Five years ago in early June and in this same blog space, I wrote the following:
Lightning Bugs
As a transplant to the Midwest I was in my mid-30s before I saw my first lightning bug. (For all the Pacific Northwest has to offer, it is not a home to lightning bugs!) I've been here 10 years now, and I still thrill to see these slow-fliers for a few weeks each May and June.
On a warm evening as the boys chase them, catch them, and marvel at their little twinkling lights, I can't help but think that perhaps that is precisely why God made lightning bugs: simply for the wonderment and delight of every child...... and every child within the adult who still marvels too.
Our boys are now 12 and 14 years old and not so interested in chasing and catching the little fellas anymore, but we all still enjoy getting a glimpse of their lights and following them as they take their time twinkling about our back yard.
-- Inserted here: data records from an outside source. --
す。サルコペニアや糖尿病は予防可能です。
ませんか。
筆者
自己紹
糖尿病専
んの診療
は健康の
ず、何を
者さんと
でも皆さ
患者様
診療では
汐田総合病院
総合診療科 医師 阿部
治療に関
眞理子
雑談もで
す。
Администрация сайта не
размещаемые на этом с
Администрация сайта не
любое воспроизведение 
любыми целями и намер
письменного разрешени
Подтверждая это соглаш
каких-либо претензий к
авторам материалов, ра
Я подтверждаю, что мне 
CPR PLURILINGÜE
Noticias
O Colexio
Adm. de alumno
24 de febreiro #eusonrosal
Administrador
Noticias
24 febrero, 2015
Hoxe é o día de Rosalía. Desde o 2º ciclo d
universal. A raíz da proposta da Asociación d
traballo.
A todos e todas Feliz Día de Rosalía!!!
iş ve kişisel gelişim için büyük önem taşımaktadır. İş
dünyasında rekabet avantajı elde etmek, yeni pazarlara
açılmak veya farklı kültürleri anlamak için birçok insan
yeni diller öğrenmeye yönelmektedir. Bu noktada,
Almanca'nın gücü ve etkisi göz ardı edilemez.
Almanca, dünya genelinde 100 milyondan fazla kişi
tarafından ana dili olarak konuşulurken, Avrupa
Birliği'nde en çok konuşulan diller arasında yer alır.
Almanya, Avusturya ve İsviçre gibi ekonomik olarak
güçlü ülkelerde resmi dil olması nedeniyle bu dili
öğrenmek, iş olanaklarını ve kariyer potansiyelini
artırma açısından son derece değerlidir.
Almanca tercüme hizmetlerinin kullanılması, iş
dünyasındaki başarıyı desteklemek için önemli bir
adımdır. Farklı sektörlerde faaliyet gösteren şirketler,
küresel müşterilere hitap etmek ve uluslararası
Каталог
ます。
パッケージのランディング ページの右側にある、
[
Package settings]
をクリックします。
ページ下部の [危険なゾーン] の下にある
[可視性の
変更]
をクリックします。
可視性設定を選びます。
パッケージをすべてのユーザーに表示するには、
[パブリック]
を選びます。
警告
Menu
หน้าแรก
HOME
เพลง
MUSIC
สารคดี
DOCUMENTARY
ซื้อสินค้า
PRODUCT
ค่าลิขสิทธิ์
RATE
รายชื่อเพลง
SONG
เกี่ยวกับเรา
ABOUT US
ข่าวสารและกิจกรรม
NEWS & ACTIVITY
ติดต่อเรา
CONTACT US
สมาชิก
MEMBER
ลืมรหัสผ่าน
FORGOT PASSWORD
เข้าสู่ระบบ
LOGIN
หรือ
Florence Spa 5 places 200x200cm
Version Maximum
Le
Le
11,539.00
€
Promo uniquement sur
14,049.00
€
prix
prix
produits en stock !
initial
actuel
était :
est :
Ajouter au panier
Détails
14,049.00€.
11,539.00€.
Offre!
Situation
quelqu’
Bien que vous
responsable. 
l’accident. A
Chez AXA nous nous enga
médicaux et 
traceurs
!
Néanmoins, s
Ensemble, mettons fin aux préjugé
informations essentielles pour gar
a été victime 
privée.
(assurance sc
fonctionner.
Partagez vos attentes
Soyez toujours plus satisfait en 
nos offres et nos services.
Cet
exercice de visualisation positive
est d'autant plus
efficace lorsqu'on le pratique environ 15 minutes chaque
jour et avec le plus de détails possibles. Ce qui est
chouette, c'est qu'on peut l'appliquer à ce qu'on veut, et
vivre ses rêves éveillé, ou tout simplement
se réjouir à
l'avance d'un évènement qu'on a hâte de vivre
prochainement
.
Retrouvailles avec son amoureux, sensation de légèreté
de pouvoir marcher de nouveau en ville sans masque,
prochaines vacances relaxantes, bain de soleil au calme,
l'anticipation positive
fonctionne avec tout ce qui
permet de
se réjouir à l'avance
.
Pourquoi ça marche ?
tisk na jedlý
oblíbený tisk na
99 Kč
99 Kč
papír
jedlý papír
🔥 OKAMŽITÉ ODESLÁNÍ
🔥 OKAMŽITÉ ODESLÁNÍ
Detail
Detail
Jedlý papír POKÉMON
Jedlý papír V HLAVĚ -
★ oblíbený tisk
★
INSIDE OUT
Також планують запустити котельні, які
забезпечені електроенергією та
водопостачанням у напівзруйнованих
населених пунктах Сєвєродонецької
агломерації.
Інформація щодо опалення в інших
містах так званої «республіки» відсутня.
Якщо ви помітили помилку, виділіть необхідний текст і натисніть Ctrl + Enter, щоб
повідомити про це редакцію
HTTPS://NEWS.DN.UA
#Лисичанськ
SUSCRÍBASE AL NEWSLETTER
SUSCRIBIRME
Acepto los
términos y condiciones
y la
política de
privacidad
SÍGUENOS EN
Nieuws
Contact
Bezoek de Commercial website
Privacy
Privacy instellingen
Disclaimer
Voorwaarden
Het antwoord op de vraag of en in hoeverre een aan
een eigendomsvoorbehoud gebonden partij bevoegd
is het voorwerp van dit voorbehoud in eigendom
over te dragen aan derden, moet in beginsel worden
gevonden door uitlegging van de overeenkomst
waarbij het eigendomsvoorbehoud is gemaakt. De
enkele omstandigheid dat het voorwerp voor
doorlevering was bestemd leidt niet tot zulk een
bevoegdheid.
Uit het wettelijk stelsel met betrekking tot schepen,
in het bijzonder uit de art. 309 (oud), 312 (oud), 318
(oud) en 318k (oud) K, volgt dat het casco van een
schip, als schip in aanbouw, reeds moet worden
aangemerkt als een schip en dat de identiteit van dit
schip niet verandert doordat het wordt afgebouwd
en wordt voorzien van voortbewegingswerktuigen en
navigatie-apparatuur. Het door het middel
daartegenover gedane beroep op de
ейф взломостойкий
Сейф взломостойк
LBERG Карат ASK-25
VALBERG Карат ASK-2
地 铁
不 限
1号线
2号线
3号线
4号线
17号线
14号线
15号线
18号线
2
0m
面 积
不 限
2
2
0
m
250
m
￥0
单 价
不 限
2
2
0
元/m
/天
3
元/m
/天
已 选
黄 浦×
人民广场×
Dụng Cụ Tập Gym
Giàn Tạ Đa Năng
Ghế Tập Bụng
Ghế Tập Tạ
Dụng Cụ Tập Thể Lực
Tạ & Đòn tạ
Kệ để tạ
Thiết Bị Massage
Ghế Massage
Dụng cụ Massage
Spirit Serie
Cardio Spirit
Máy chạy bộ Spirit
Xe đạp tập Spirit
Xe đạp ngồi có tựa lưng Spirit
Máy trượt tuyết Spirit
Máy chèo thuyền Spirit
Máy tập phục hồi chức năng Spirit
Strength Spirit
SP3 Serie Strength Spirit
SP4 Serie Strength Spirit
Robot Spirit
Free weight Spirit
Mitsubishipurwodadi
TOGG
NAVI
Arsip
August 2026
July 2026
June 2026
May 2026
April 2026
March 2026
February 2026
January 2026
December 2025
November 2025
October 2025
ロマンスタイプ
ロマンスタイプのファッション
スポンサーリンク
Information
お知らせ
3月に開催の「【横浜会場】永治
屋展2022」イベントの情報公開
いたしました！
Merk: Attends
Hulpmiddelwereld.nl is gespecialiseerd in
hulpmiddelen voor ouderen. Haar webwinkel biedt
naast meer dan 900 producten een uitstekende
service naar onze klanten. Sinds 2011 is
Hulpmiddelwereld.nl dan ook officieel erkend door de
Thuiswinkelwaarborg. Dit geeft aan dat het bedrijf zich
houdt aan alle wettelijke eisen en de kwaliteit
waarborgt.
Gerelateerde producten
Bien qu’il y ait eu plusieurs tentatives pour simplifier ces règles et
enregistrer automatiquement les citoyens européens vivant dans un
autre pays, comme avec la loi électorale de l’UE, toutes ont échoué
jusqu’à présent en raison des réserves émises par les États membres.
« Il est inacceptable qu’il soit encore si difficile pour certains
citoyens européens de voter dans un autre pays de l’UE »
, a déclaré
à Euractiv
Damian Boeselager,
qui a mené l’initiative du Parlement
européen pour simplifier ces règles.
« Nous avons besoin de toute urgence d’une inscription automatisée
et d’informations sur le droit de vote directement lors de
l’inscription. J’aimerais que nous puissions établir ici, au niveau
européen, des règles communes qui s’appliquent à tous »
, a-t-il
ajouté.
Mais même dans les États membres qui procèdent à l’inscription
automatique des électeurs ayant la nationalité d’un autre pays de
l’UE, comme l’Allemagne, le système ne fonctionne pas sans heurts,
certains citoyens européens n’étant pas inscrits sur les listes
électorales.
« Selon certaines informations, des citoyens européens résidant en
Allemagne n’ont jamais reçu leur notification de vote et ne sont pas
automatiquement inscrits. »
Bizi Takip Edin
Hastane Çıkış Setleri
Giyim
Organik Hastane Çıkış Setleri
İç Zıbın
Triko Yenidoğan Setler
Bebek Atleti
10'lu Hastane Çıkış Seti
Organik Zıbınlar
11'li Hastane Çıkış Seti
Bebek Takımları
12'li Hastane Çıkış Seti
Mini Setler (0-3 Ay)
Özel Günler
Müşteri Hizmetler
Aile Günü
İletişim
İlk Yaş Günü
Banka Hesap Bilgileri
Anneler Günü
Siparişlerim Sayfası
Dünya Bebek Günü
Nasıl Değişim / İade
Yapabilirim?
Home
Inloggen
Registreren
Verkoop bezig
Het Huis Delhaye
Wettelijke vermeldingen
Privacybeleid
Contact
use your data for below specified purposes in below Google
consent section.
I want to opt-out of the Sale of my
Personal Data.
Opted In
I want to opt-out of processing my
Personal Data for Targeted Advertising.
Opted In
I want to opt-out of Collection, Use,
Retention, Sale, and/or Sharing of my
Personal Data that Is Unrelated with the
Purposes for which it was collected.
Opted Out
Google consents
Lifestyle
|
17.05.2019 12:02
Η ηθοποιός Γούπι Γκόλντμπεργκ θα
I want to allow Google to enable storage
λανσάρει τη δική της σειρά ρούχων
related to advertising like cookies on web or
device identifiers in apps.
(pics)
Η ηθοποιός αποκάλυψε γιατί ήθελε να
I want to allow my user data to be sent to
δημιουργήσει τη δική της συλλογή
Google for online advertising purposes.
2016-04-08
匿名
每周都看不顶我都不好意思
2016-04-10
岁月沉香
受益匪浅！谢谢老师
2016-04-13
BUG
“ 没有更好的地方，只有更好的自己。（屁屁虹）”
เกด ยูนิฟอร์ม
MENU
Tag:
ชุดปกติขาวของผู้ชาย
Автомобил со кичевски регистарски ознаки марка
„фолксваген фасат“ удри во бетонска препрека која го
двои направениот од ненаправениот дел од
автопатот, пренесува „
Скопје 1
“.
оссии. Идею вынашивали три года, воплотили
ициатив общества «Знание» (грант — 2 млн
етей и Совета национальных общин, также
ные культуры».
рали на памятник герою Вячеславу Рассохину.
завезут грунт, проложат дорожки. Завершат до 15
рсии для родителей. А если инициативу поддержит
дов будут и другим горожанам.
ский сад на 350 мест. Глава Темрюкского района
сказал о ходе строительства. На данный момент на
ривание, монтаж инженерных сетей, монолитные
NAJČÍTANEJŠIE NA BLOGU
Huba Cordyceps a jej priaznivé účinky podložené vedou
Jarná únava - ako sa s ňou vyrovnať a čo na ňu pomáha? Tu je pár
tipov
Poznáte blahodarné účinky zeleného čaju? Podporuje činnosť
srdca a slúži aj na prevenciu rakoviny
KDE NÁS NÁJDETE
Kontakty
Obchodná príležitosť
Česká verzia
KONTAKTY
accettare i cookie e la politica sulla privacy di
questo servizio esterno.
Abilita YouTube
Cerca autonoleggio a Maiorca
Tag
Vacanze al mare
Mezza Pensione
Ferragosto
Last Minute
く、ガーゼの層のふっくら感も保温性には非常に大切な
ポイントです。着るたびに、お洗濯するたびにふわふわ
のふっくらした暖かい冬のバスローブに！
My good friend, LongSkirts, wrote the following poem about lightning bugs. I love this poem when she posts it each year about this time:
God Bless You!
My good friend, LongSkirts, wrote the following poem about lightning bugs. I love this poem when she posts it each year about this time:
LITTLE
LIGHTNING
BUG
Little lightning bug
O, fellow
Where'd you get
That torch so yellow
Flicking off
Then flicking on
Right above our
Front yard lawn
Giving children
Merry-mirth
Acolytes
Upon this earth
Keeping lit
Your votive flame
Compline's call
To praise His name
* * *
God Bless You!
2 comments:
Thank you for this - I'm a transplant to the Midwest too (from California), and share your appreciation of lightning bugs, which first delighted me in Iowa in 1974. Back then, at least in the part of Iowa where I lived, they seldom showed up just as single, drifting sparks as they most often seem to now, but appeared in glittering shoals! It was magical - and I pray that these creatures will always grace our early summer evenings and mornings.
Thank you for commenting, Jane Chantal! I know exactly what you mean. It seems they are fewer now than when I first got here, and indeed, my husband tells that when he was a kid they appeared more in the shoals you describe. I, too, hope they always come out to delight!